Stored data entries:
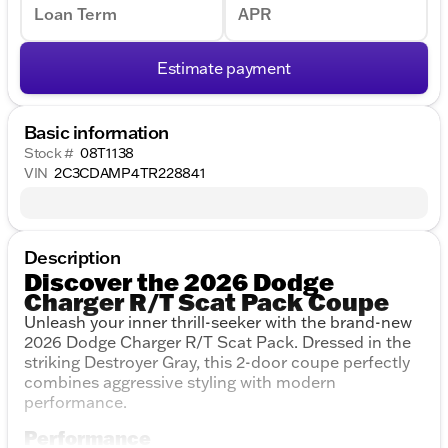
Loan Term
APR
Estimate payment
Basic information
Stock #
08T1138
VIN
2C3CDAMP4TR228841
Description
Discover the 2026 Dodge
Charger R/T Scat Pack Coupe
Unleash your inner thrill-seeker with the brand-new
2026 Dodge Charger R/T Scat Pack. Dressed in the
striking Destroyer Gray, this 2-door coupe perfectly
combines aggressive styling with modern
performance.
Performance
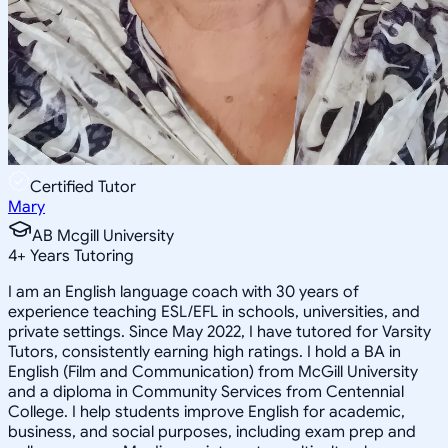
Certified Tutor
Mary
AB Mcgill University
4
+
Years Tutoring
I am an English language coach with 30 years of
experience teaching ESL/EFL in schools, universities, and
private settings. Since May 2022, I have tutored for Varsity
Tutors, consistently earning high ratings. I hold a BA in
English (Film and Communication) from McGill University
and a diploma in Community Services from Centennial
College. I help students improve English for academic,
business, and social purposes, including exam prep and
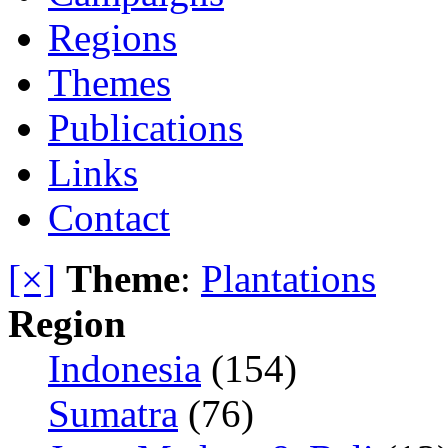
Regions
Themes
Publications
Links
Contact
[×]
Theme
:
Plantations
Region
Indonesia
(154)
Sumatra
(76)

:: WHAT THE TASK ASKS ::
Each line in which the string "Charger" is found must be copied from the data.

:: TASK SOLUTION ::
Charger R/T Scat Pack Coupe
2026 Dodge Charger R/T Scat Pack. Dressed in the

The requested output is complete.